First come, first serve camping is one of may different types of camping you will hear about in and around the national parks. First come, first serve camping is exactly that. First person to the site, gets the site. There is never a guarantee that you will get a first-come, first serve campsite.
Sometimes first come, first serve camping is confused with boondocking. While there is no official definition of boondocking, the commonly accepted meaning is camping in an RV or campervan somewhere without a treated water source. For the most part, boondocking sites are first-come, first-serve campsites. But NOT all first come, first serve campsites are boondocking sites.
First come first serve camping is for non-planners who want the flexibility to go where the wind and weather take them and don’t mind being flexible or a little risk. There is always a chance of not getting a campsite.
Where are First-Come, First-Serve Campsites found?
First come first serve camping is found all over the United States. You will find them in National Parks, National Forests, State Parks, and even private campgrounds around the country. Most National Parks have some first come, first serve camping**. Depending on the popularity of the park and the location of the campground, it can sometimes be very challenging to score a first come first serve camping site.
Some time you win on first come first serve camping and score a site in Yellowstone’s Norris Campground at 5 pm on a Saturday; other times you head into Yosemite on a Wednesday in October and there isn’t a campsite to be found. There is always a risk of not getting a campsite but more often than not I have found a spot either at my primary campground or my plan B site.

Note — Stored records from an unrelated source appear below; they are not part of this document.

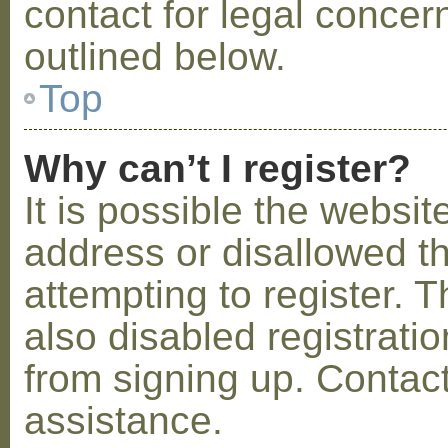
contact for legal concer
outlined below.
Top
Why can’t I register?
It is possible the webs
address or disallowed 
attempting to register.
also disabled registratio
from signing up. Contact
assistance.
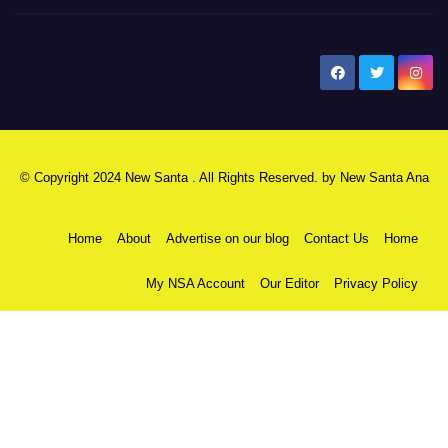
New Santa Ana
© Copyright 2024 New Santa . All Rights Reserved. by
New Santa Ana
Home
About
Advertise on our blog
Contact Us
Home
My NSA Account
Our Editor
Privacy Policy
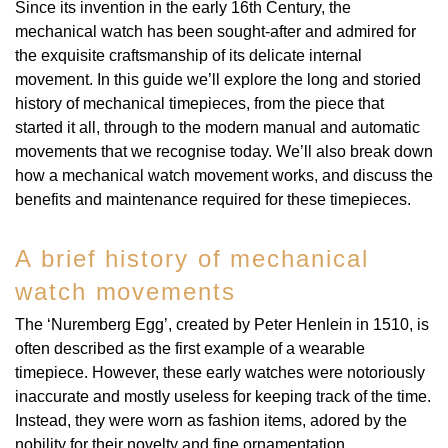
Rolex
Certina
Since its invention in the early 16th Century, the
BY BRAND
Cosmograph Daytona
Explorer
Pre-Owned TAG Heuer
Ex-Display Tudor
mechanical watch has been sought-after and admired for
Rolex
OMEGA
CHANEL
the exquisite craftsmanship of its delicate internal
Datejust
GMT-Master
Pre-Owned TUDOR
Ex-Display TAG Heuer
movement. In this guide we’ll explore the long and storied
Patek Philippe
Cartier
Chopard
history of mechanical timepieces, from the piece that
Day-Date
GMT-Master II
Pre-Owned Jaeger-LeCoultre
started it all, through to the modern manual and automatic
OMEGA
Breitling
Czapek
movements that we recognise today. We’ll also break down
Deepsea
Lady Datejust
Pre-Owned IWC Schaffhausen
how a mechanical watch movement works, and discuss the
Cartier
Chopard
benefits and maintenance required for these timepieces.
DOXA
Explorer
Milgauss
Pre-Owned Blancpain
Breitling
TAG Heuer
Frederique Constant
A brief history of mechanical
Explorer II
Oyster Perpetual
Pre-Owned Breguet
watch movements
TAG Heuer
IWC Schaffhausen
Garmin
GMT-Master II
Pearlmaster
Pre-Owned Chopard
The ‘Nuremberg Egg’, created by Peter Henlein in 1510, is
IWC Schaffhausen
Jaeger-LeCoultre
Gerald Charles
often described as the first example of a wearable
Lady Datejust
Sea-Dweller
Pre-Owned Panerai
timepiece. However, these early watches were notoriously
Hublot
Piaget
Girard-Perregaux
inaccurate and mostly useless for keeping track of the time.
Land-Dweller
Sky-Dweller
Pre-Owned Rado
Instead, they were worn as fashion items, adored by the
Jaeger-LeCoultre
Vacheron Constantin
nobility for their novelty and fine ornamentation.
Glashütte Original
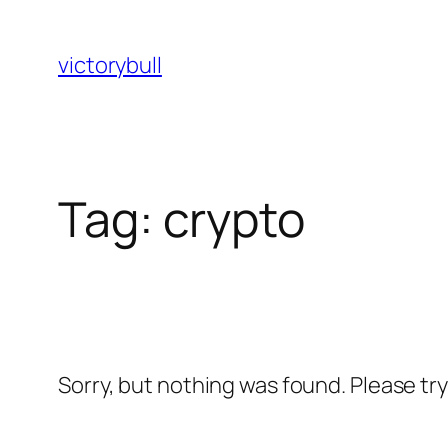
Skip
to
victorybull
content
Tag:
crypto
Sorry, but nothing was found. Please tr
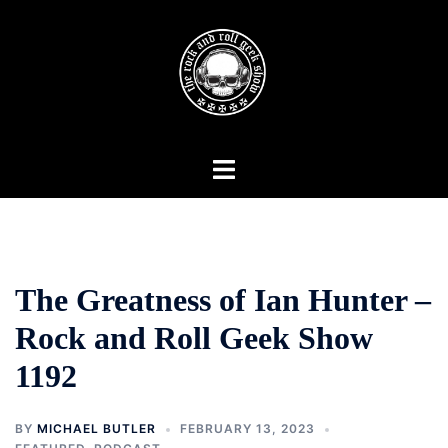
Skip
to
content
Toggle
menu
The Greatness of Ian Hunter –
Rock and Roll Geek Show
1192
BY
MICHAEL BUTLER
FEBRUARY 13, 2023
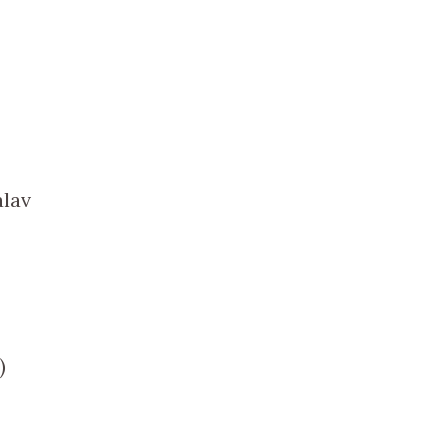
lav
)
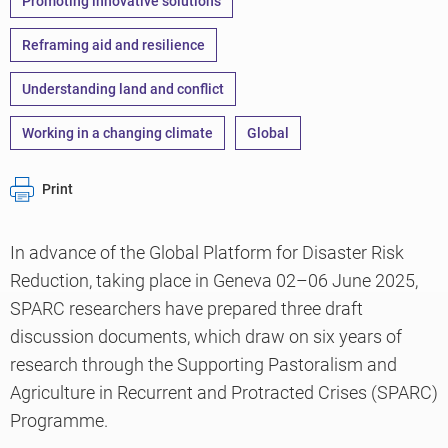
Promoting innovative solutions
Reframing aid and resilience
Understanding land and conflict
Working in a changing climate
Global
Print
In advance of the Global Platform for Disaster Risk
Reduction, taking place in Geneva 02–06 June 2025,
SPARC researchers have prepared three draft
discussion documents, which draw on six years of
research through the Supporting Pastoralism and
Agriculture in Recurrent and Protracted Crises (SPARC)
Programme.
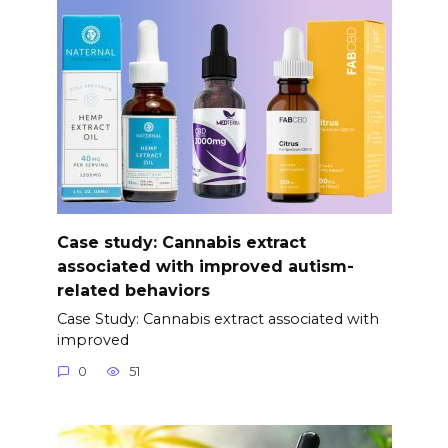
Case study: Cannabis extract
associated with improved autism-
related behaviors
Case Study: Cannabis extract associated with
improved
0
51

When do the first-come, first-serve campsites fill?
There is no exact answer to this question. It varies. It depends on the park. It depends on the popularity of the campground. It depends on the time of year. It depends on what is going on in the area. It depends on how many people wake up the night before and decide they want to camp.
Above I mentioned, I found a campsite at Norris Campground at 5 pm on a Saturday. The following morning, I headed out at 6:00 am to sit by Steamboat Geyser. There were 10 vehicles in line waiting to see if they could grab a campsite. I don’t know why Norris didn’t fill on that Saturday but I got extremely lucky. Norris was filled mid-morning for the four nights I was there.
A general rule is the more popular the park and the more popular the area of the park; the earlier in the morning said campground fills. A good example of this is Many Glacier campground in Glacier. This campground ALWAYS fills early in the morning. While Kintla Lake Campground fills in the later afternoon.
The same goes for popular times such as holidays and school breaks. Take Big Bend National Park. This is a hugely popular spring break park and it isn’t uncommon for campgrounds that rarely fill to fill mid-morning during this busy season.
Tips for Getting a First-Come, First-Serve Camping Spot
Hopefully, I haven’t scared you off first come first serve camping. It isn’t something you should fear. I know it sounds very scary to arrive somewhere without a guaranteed place to stay and it is. First come first serve camping might sound like something you would wing but it isn’t. You need a plan.
The planners of the world might consider your plan to be no plan but that isn’t the case. Your plan will have a few ifs and a plan B. So you have a plan. In making your plan there are a few things you can do to increase your odds of snagging a first-come-first-serve campsite.
Remember to being a good attitude, a little flexibility, and cash and use the tips to help get your first come first serve campsite.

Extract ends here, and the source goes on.